Gone With the Wind

Recently the news has been full of stories and pictures of the disasters created by the various hurricanes that have hit the United States as well as some of the islands in the Caribbean. In some cases, the levels of destruction have been devastating...and in others the inhabitants and their surroundings have fared much better.

When it comes to hurricanes, I am always thankful that a hurricane is an impossibility for us in the central United States. The most we reap from a hurricane is an occasional rainy spell that was fed by the storms on the coasts...and in Nebraska a rainy day is a good day! However, even though hurricanes are unlikely, we are susceptible to other types of storms.  Following is a story from one of those times:

Our little town has a great fire and rescue team. If you need an ambulance, a team of trained EMT's will show up, medical bags in hand, to be sure you get taken safely to the hospital. If your house is on fire, they are there to dampen down the flames. And if there is a pending tornado, the sirens will ring! The whole tornado siren thing is a newer addition to their services, but not in 1963 when our world got a bit of a shaking.
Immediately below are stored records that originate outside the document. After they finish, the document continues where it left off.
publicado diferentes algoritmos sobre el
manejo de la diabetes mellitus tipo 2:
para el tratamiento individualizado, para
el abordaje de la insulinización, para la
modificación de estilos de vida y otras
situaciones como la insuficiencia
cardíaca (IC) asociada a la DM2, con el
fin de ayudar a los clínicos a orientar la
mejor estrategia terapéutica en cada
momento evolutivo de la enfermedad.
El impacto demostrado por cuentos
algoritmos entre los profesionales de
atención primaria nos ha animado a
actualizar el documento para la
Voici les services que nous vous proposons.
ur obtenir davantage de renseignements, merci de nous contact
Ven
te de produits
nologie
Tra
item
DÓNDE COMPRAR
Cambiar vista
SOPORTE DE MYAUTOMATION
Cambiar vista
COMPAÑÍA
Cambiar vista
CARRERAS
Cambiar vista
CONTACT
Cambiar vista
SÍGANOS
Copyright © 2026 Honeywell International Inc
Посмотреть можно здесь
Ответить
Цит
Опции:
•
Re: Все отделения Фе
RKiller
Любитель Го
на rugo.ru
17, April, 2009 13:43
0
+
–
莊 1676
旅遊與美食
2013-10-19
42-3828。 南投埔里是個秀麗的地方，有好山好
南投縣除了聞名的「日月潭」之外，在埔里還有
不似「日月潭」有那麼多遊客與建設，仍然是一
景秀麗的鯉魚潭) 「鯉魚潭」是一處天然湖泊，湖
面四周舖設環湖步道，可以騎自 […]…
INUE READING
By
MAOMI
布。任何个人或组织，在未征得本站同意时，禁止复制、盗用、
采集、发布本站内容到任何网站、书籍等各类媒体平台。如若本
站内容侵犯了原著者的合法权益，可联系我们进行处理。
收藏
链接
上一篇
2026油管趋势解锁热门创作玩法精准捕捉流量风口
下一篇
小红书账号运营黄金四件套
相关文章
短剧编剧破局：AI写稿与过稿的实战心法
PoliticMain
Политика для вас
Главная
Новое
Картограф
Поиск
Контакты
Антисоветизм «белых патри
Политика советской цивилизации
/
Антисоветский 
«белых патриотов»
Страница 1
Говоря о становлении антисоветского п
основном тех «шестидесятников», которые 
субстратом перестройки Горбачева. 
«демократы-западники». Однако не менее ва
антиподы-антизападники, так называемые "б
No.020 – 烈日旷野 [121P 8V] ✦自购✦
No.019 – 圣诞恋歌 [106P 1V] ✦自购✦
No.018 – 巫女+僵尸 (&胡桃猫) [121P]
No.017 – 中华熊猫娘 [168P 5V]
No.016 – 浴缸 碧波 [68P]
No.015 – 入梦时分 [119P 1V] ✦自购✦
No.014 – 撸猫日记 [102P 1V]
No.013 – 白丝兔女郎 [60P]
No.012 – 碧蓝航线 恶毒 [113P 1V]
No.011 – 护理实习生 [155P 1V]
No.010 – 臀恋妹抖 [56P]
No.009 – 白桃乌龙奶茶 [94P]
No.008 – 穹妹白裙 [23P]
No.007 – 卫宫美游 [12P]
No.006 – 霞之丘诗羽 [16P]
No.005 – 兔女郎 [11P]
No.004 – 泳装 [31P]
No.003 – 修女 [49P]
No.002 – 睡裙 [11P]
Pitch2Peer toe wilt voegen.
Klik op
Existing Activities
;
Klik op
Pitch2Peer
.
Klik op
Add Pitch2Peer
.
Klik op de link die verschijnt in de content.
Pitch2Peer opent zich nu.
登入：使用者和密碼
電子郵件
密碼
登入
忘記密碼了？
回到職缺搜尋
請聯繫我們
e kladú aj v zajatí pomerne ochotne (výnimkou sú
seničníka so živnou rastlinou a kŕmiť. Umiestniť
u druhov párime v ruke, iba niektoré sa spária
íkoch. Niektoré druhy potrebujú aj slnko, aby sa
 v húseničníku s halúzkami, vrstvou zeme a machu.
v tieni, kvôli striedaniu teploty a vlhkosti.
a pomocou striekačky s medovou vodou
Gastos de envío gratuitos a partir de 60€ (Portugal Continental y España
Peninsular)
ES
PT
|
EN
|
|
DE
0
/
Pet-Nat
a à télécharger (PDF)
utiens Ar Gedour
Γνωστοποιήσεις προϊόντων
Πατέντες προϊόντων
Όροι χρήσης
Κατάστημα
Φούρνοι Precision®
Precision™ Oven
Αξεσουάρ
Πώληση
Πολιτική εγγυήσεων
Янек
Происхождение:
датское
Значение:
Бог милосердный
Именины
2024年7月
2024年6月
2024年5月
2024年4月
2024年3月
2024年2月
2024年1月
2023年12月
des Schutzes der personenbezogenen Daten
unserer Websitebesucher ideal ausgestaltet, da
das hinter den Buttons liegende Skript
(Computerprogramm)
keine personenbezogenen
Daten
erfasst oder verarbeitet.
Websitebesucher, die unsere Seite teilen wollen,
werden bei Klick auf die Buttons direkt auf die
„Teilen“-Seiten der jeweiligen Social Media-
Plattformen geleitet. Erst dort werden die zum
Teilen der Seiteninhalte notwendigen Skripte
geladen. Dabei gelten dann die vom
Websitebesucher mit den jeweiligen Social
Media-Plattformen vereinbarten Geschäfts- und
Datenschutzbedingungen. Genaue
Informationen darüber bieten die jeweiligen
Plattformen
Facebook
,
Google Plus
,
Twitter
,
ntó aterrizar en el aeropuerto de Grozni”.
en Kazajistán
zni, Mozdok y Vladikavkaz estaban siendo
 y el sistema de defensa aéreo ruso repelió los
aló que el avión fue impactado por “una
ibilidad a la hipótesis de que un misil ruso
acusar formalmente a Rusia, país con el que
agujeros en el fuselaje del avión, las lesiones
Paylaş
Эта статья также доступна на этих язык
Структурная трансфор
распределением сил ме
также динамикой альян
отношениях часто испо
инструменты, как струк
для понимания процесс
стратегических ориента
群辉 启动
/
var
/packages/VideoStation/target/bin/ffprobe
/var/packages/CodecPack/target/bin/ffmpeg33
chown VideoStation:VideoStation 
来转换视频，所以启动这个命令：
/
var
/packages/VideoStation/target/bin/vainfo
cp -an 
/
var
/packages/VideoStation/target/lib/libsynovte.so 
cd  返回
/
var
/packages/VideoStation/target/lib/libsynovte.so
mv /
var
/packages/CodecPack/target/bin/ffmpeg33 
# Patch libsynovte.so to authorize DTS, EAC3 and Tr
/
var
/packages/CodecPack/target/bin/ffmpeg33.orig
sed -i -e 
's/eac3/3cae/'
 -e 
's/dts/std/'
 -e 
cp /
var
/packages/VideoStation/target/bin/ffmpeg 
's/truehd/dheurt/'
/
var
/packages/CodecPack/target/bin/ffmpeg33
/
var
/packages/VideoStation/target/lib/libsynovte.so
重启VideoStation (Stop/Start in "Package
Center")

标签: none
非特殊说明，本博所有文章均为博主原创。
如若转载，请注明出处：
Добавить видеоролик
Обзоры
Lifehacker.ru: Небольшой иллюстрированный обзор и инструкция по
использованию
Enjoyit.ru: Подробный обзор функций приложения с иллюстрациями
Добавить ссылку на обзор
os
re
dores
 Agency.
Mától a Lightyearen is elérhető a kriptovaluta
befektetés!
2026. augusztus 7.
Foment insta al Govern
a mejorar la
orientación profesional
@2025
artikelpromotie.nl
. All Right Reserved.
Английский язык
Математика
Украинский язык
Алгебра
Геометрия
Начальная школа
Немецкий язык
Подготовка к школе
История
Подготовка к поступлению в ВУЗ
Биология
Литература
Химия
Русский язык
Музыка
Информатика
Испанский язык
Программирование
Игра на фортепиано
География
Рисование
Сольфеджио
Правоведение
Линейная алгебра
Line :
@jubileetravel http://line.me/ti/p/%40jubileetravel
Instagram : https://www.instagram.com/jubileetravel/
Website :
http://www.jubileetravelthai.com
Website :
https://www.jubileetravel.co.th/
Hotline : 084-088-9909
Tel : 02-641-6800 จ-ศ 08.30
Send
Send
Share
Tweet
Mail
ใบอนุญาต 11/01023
It was a Saturday evening, June 8th to be exact. It had been a hot day, and the evening wasn't really cooling things off much either. Dad was out and about, and Mom was home with us kids. It was the kind of hot and sticky that just made the house seem stifling...we apparently didn't have air-conditioning at the time because the house was open.

I am now amazed that the situation unfolded as it did, but it was dark so we couldn't see the sky, it was the 60's and weather predictions weren't as up-to-date, and the only weather we got was on the evening news, no weather-alert radios or automated phone notifications. So we were just blithely sweltering in the house, Mom trying to push us kids toward bed, when the situation turned crazy.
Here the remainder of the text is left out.